By CCI Team
Anger is a reaction to a threat or insult that can be all-consuming and sometimes, difficult to deal with. While anger is a normal human emotion, how we deal with it is important for mental health and a sense of peace. If not handled well, anger can become a chronic issue, making it hard to control emotions and cause you to act “in the heat of the moment.”
Everyone becomes angry at some point in their lives. So, how can we deal with anger when it strikes? The trick is to control anger before it controls you, and if it’s getting out of control, seek help. Let’s look at the 3 main ways humans deal with anger.
The Ways of Dealing with Anger
Some people hold their anger inside because they don’t want the emotion visible to others. While internalizing your anger may prevent you from doing or saying things you may later regret, it doesn’t always make the emotion go away.
Studies have shown that people who routinely hold onto their anger put themselves at risk for health conditions like high blood pressure and restless sleep. If you’re able to internalize anger and mentally let go of it—by either forgiving the incident that caused you to be angry or deciding not to let it bother you—then you’ll likely reach a sense of peace with your anger and not let it affect you. But for some, holding in anger only makes the emotion brew and grow stronger. They need another way to cope.
Let it Out
Expressing anger can help you let go of the emotion. There are many ways of letting anger out; some are better routes than others. Yelling and shouting are less desirable ways of expressing anger, especially if another person is at the receiving end. Becoming physical, fighting or getting “in someone’s face” might help release anger, but aren’t the best choice. Routinely venting anger onto others, or becoming physical with others, is not only harmful but can actually increase the amount of anger that you feel.

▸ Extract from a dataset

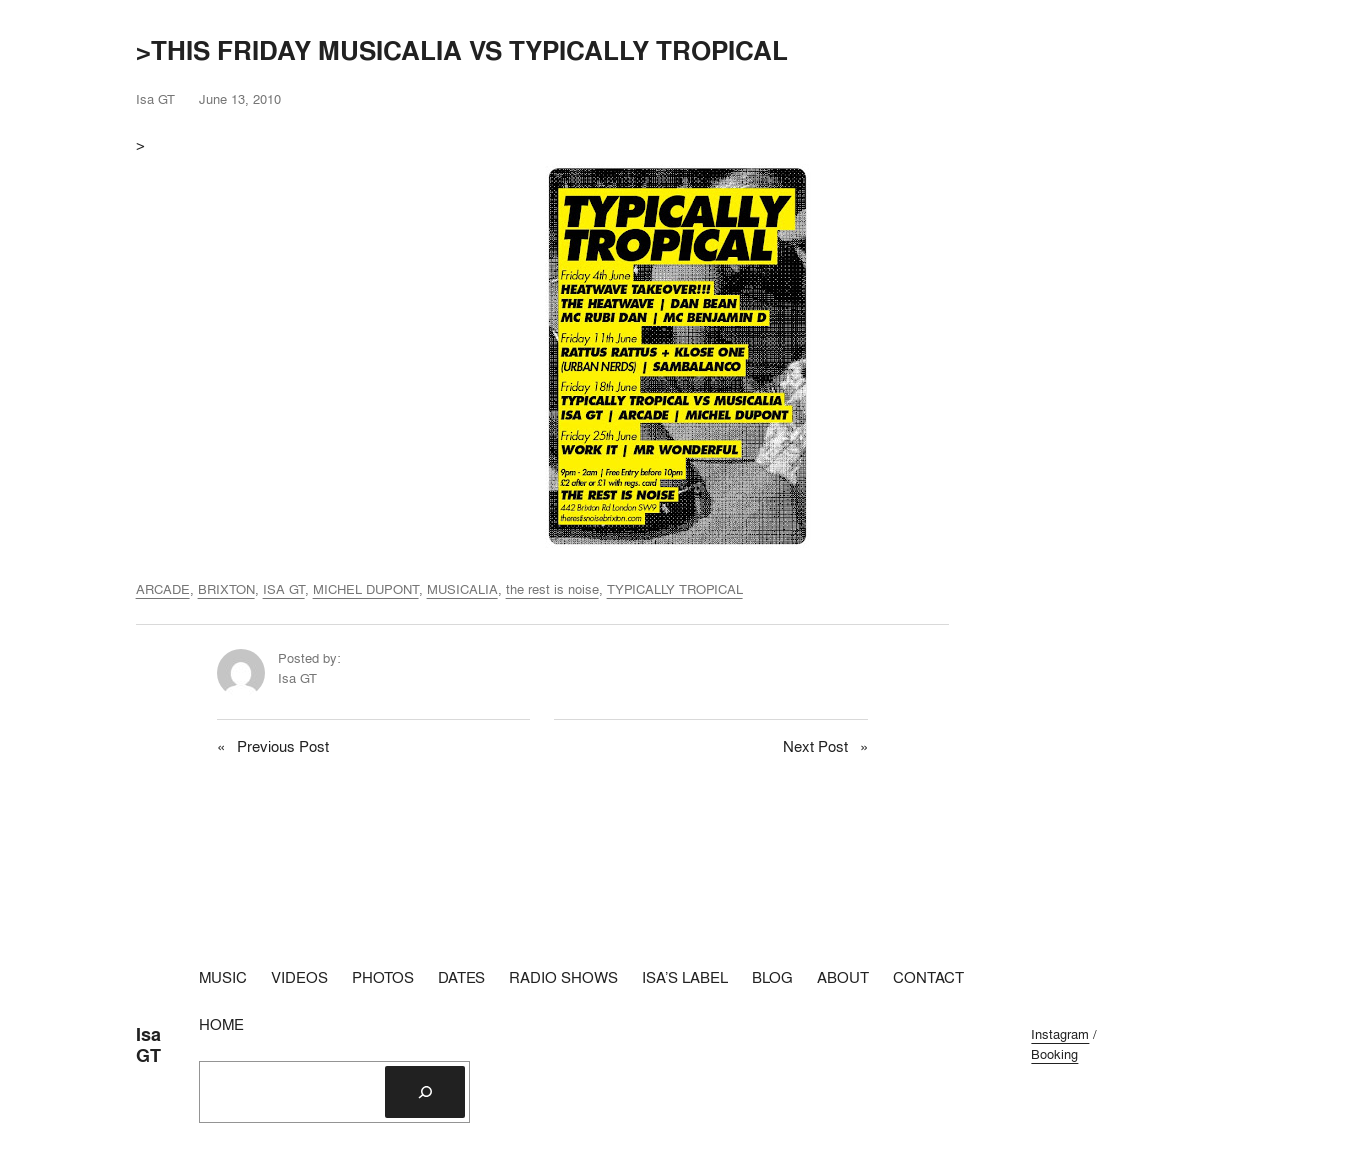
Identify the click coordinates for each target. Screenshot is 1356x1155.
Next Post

While it’s true that physical expression works to reduce stress and anger, doing it appropriately is key. Consider a physical work out, running, brisk walking, or letting off steam on a punching bag as an outlet for reducing anger. Exercise releases endorphins, which can help you feel better and think with a clearer head.
Let it Go
The final way humans deal with anger is by letting it go. This is an excellent concept, but often hard for people to accomplish. Learning to let anger go is a learned behavior—a beneficial one! You may know someone who is good at “brushing things off,” or who doesn’t let things bother him. This doesn’t mean that person doesn’t feel angry. He’s simply learned to let go of the negative emotion.
Consider how you think about the situation that caused you to be angry. Is it worth continually mulling over what was said or done to you, feeling angry and furious, or would it be better not to hold a grudge? Learning to accept that you can’t change the situation that caused your anger is a good step in letting the emotion go. Try replacing negative, angry thoughts with more rational ones. And remind yourself that getting angry isn’t going to solve any problems—it might just make things worse.
What you can do About Anger
If the anger is too much to deal with on your own, talking to a trusted friend, family member, or if needed, a mental health professional who leads anger management classes can help. If you’re struggling to deal with anger, consider verbal expression. Sometimes a listening ear is the perfect outlet for getting anger under control and dealing better with it in the future.